- _To do_: Where does the word "решения" appear in the entries below? Copy each line that holds it.

Data items
%%

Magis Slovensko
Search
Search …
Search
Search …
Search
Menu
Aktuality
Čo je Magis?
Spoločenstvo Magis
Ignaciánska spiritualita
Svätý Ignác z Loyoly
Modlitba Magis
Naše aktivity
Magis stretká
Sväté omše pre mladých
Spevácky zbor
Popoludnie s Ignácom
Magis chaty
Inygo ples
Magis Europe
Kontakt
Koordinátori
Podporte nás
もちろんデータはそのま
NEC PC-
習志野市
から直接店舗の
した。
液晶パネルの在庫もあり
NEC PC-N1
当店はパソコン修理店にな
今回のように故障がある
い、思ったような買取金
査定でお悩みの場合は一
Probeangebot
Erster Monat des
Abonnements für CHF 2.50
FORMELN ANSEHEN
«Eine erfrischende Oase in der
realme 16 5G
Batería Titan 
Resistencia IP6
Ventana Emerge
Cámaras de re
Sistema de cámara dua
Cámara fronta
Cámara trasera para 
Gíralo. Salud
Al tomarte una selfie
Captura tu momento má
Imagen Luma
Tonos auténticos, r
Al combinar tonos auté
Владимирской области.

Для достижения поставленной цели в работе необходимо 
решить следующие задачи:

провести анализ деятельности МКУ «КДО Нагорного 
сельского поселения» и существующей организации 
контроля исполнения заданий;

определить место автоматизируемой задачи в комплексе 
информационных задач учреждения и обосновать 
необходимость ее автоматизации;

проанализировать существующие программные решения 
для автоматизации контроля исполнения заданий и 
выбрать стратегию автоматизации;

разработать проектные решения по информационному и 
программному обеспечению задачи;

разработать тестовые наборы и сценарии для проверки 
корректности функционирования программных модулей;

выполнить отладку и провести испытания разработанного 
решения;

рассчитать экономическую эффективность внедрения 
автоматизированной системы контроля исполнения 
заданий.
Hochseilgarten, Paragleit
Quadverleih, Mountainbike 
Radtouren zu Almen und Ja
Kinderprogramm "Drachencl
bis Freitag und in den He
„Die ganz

%%

- _Exercise result_:
проанализировать существующие программные решения 
разработать проектные решения по информационному и 
решения;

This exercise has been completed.